Do 30 minutes, if it is incomplete, leave it. 30 minutes and stop. No Primary school age DC should do more homework than that.

He has some barrier to learning - the poster that mentioned 'slow development' of visual processing has a point, proprioception and visual processing disorder are totally different to base vision.

And with the struggles with phonics, have you considered an Auditory Processing disorder? Again, this is different from base hearing. Your DC could have perfect hearing, but the brain is not PROCESSING the sounds properly. Hence needing SALT to learn correct pronunciations, and struggling to decipher phonics.

My DD has APD, and never learnt to read using phonics. She couldn't read until she was 8yo, in Y3, when she started being able to read basic Reception level books. She learnt mostly by whole word recognition.

I would ask the SALT about the possibility of Auditory Processing Disorder. It sounds VERY likely to me, given what you have said.

RibenaFiend Tue 27-Nov-12 07:24:30

Couldn't read without saying you're clearly a very dedicated and hardworking mum OP. To have got to 2-4hrs a night must have taken a lot of incredibly hard work.

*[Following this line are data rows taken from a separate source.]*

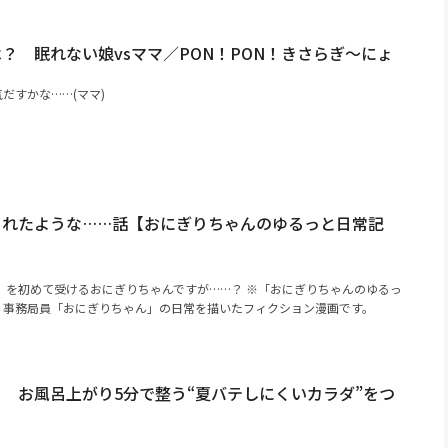
？ 眠れない娘vsママ／PON！PON！きさらぎ～にょ
だすかな……(ママ)
られたような……話【おにぎりちゃんのゆるっと日常記
）を初めて受けるおにぎりちゃんですが……？ ※「おにぎりちゃんのゆるっ
A！事務局員「おにぎりちゃん」の日常を描いたフィクション漫画です。
 お風呂上がり5分で整う“夏バテしにくいカラダ”をつ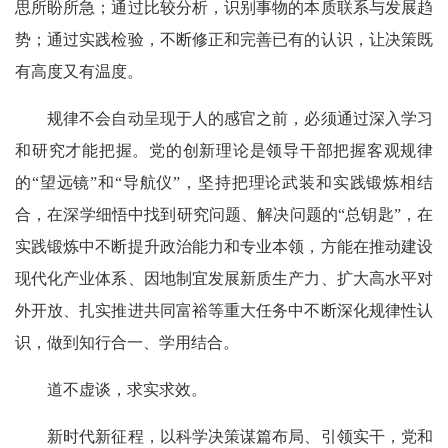
思所盼所急；通过比较分析，识别事物的本质联系与发展趋
势；通过实践检验，不断修正和完善已有的认识，让决策既
有高度又有温度。
规律不会自动呈现于人的感官之前，必须通过深入学习
和研究才能把握。党的创新理论是领导干部把握客观规律
的“望远镜”和“导航仪”，坚持把理论武装和实践锻炼相结
合，在深学细悟中找到研究问题、解决问题的“总钥匙”，在
实践锻炼中不断提升政治能力和专业本领，方能在推动建设
现代化产业体系、因地制宜发展新质生产力、扩大高水平对
外开放、扎实推进共同富裕等重大任务中不断深化规律性认
识，做到知行合一、学用结合。
道不虚谈，求实求效。
新时代新征程，以科学决策谋篇布局、引领实干，党和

Your meeting with the head sounds very positive. Enjoy the bing or buzz of your timer and enjoy your son in the evenings!smile

nooka Tue 27-Nov-12 05:42:03

Just to give you another positive story. My dyslexic son who would throw himself to the floor and scream rather than attempt to read his home reading book for any time at all at the age of 6 told me today that he was officially the fastest reader in his class - 260 words a minute apparently. He still writes terribly mind, but there are more solutions for writing so I think that's less of a long term issue.

He is 13 now and cracked reading at around about 8. Behaviour wise it took longer to resolve (remembering the consequences of his action at the time of deciding to do the latest dumb thing being the biggest issue) but he has grown up a lot the last few years. Some children just take a bit longer to get there than others.

squeezedatbothends Mon 26-Nov-12 21:27:43

Oh poor little man...and poor you too. It does sound as if dyslexia might be an issue, but also stress does nothing for the memory - cortisol and adrenaline literally destroy memory and Talkpeace2 is absolutely right about the need to develop the lateral synapses. You all need a break - stop the homework straight away - this is madness. If the school can't understand this then they're the wrong school for your child. Play games, if you want to, developing movement memories as another post mentioned can help dyslexic children - they're encouraged to use joined up writing ASAP for example because the hand remembers the movement. I've found sign language useful for spelling patterns, also magnetic letters, drawing words in sand and in the air and on each other's backs...lots of fun stuff you can do.

On an optimistic note, a friend's daughter was labelled 'remedial' at school, left primary with a label of SEN and ended up with a first from Cambridge once her dyslexia had been diagnosed. Times have moved on thankfully, so tell DH not to worry too much. Ask the school about the Lexia programme - it's online and interactive and my kids enjoy doing the tasks on there. If they don't step up, move him to somewhere that won't put him under this ridiculous pressure and label him as a problem.

Euphemia France Mon 26-Nov-12 20:02:17

I would rather a pupil in this position handed in incomplete homework - then at least I could see what he can manage. Perfect homework tells me nothing. It certainly doesn't tell me about four hours of tears and frustrations. smile

Keep talking to the school - that way neither side is making assumptions, and you're working together to help DS.